What we’re beginning to see now is larger contracts with some major companies and government agencies. Our biggest customer currently is a government agency that allows us to sell tens of thousands of laptops to a particular customer.
Can you share any of your goals for Dynabook’s immediate and long-term future?
Marusic: We have three portfolios at Sharp for the B2B space: the document, display and laptop businesses. Dynabook’s opportunity is twofold: they can tap into a very strong IT distribution strategy that we have for A/V. We have a strong presence with Ingram Micro, D&H, TD SYNNEX—all of the major distributors that support that industry.

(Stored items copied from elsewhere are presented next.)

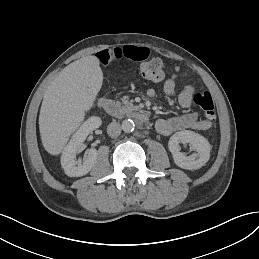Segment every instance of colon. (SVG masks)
<instances>
[{"instance_id": "5ec220e1", "label": "colon", "mask_w": 259, "mask_h": 259, "mask_svg": "<svg viewBox=\"0 0 259 259\" xmlns=\"http://www.w3.org/2000/svg\"><path fill=\"white\" fill-rule=\"evenodd\" d=\"M139 75L142 79L158 84L165 78V65L160 58H153L139 66ZM174 75H178L177 69ZM194 102L204 111L205 118L214 120L215 106L212 96L209 92H200L194 96Z\"/></svg>"}]
</instances>
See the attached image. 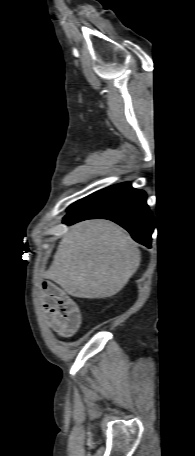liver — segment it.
I'll use <instances>...</instances> for the list:
<instances>
[{
    "instance_id": "liver-1",
    "label": "liver",
    "mask_w": 195,
    "mask_h": 456,
    "mask_svg": "<svg viewBox=\"0 0 195 456\" xmlns=\"http://www.w3.org/2000/svg\"><path fill=\"white\" fill-rule=\"evenodd\" d=\"M140 262L141 252L124 229L88 220L64 235L45 277L73 297L107 298L125 287Z\"/></svg>"
}]
</instances>
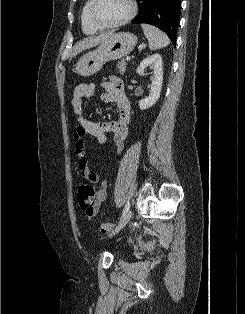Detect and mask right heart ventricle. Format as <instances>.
Here are the masks:
<instances>
[{"label":"right heart ventricle","instance_id":"obj_1","mask_svg":"<svg viewBox=\"0 0 245 314\" xmlns=\"http://www.w3.org/2000/svg\"><path fill=\"white\" fill-rule=\"evenodd\" d=\"M92 0H86L81 12V27L86 34H95L101 28L97 27L90 18V6Z\"/></svg>","mask_w":245,"mask_h":314}]
</instances>
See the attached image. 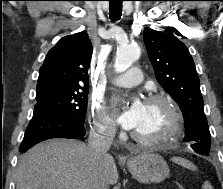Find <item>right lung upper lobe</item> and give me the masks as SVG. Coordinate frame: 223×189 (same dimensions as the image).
<instances>
[{
    "instance_id": "cb5924a9",
    "label": "right lung upper lobe",
    "mask_w": 223,
    "mask_h": 189,
    "mask_svg": "<svg viewBox=\"0 0 223 189\" xmlns=\"http://www.w3.org/2000/svg\"><path fill=\"white\" fill-rule=\"evenodd\" d=\"M92 45L86 31L63 37L40 67L36 92L88 88Z\"/></svg>"
}]
</instances>
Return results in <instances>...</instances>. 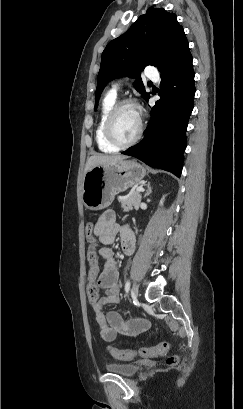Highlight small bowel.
<instances>
[{"label": "small bowel", "mask_w": 243, "mask_h": 409, "mask_svg": "<svg viewBox=\"0 0 243 409\" xmlns=\"http://www.w3.org/2000/svg\"><path fill=\"white\" fill-rule=\"evenodd\" d=\"M94 235L98 238L99 247L93 259L88 258L90 269L88 273V286H95L97 289H104L105 294L92 305L93 315L101 338L106 342L116 339L118 333L135 337L146 331L149 321L146 319H135L126 322L117 311L104 312V306L119 302L120 284L119 271L114 259L111 245L119 233L123 251L130 255L135 246V235L132 229L126 224H119L115 212H104L94 226ZM102 258L104 265L99 272L98 260Z\"/></svg>", "instance_id": "1"}]
</instances>
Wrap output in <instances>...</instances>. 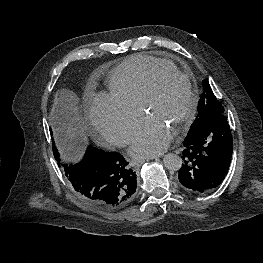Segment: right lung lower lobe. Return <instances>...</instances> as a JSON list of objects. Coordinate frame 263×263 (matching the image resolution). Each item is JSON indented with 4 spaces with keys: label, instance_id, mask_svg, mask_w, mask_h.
Masks as SVG:
<instances>
[{
    "label": "right lung lower lobe",
    "instance_id": "98d812e1",
    "mask_svg": "<svg viewBox=\"0 0 263 263\" xmlns=\"http://www.w3.org/2000/svg\"><path fill=\"white\" fill-rule=\"evenodd\" d=\"M65 176L88 203L103 209L129 204L136 191V174L118 152L89 146L77 163H67Z\"/></svg>",
    "mask_w": 263,
    "mask_h": 263
}]
</instances>
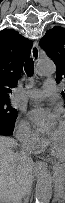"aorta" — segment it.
Returning a JSON list of instances; mask_svg holds the SVG:
<instances>
[{
	"label": "aorta",
	"mask_w": 65,
	"mask_h": 203,
	"mask_svg": "<svg viewBox=\"0 0 65 203\" xmlns=\"http://www.w3.org/2000/svg\"><path fill=\"white\" fill-rule=\"evenodd\" d=\"M56 66L54 62L49 59H41L38 62L37 74L39 76H51L55 74ZM52 183L53 178L48 170L43 171L36 183L35 188V203H50L52 197Z\"/></svg>",
	"instance_id": "obj_1"
}]
</instances>
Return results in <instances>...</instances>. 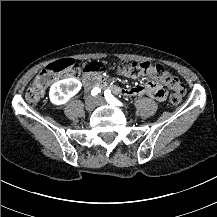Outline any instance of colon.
Here are the masks:
<instances>
[{"label":"colon","mask_w":217,"mask_h":217,"mask_svg":"<svg viewBox=\"0 0 217 217\" xmlns=\"http://www.w3.org/2000/svg\"><path fill=\"white\" fill-rule=\"evenodd\" d=\"M74 68L73 60L70 57L53 61L40 71L38 78L28 88L25 97L30 103L39 101L44 94L47 83L51 82L53 76L59 77L72 72ZM121 68L127 71L129 77L134 79H146L160 82L168 89H176L179 95L170 94V102L178 104L182 101V96L188 92V87L181 80L161 66H153L148 62H132L122 65ZM145 87V86H144Z\"/></svg>","instance_id":"obj_1"}]
</instances>
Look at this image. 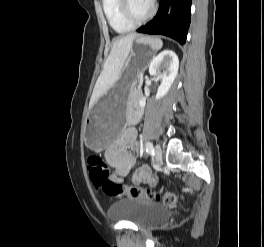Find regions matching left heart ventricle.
<instances>
[{
    "instance_id": "obj_1",
    "label": "left heart ventricle",
    "mask_w": 264,
    "mask_h": 247,
    "mask_svg": "<svg viewBox=\"0 0 264 247\" xmlns=\"http://www.w3.org/2000/svg\"><path fill=\"white\" fill-rule=\"evenodd\" d=\"M150 8L149 0H130V9L135 17L144 16Z\"/></svg>"
}]
</instances>
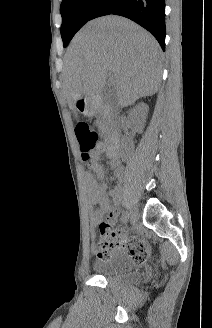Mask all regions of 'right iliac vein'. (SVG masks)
I'll list each match as a JSON object with an SVG mask.
<instances>
[{"label": "right iliac vein", "mask_w": 212, "mask_h": 328, "mask_svg": "<svg viewBox=\"0 0 212 328\" xmlns=\"http://www.w3.org/2000/svg\"><path fill=\"white\" fill-rule=\"evenodd\" d=\"M130 221L132 223L136 222L137 219V210L134 207H131L129 210Z\"/></svg>", "instance_id": "right-iliac-vein-1"}]
</instances>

At the same time, we’re unique in the industry that we provide the only outlet through the document channel for a self-contained, one company approach. The Dynabook team has a huge opportunity to leverage our assets: our contracts, infrastructure and recurring billing. When you think about seat licenses, recurring revenue models and IT-as-a-service, that’s all basically built into our DNA on the copier side. The opportunity’s there for Dynabook to tap into something most competitors don’t have built into their operation: a recurring revenue model, billing system, deployment system and support system. That simply doesn’t exist in the ITV seller community. The ability to put a managed services contract with a Dynabook notebook is an avenue that the laptop industry really doesn’t have within its own ecosystem. So that’s a huge advantage for us. Our goal is to tap into it and leverage it.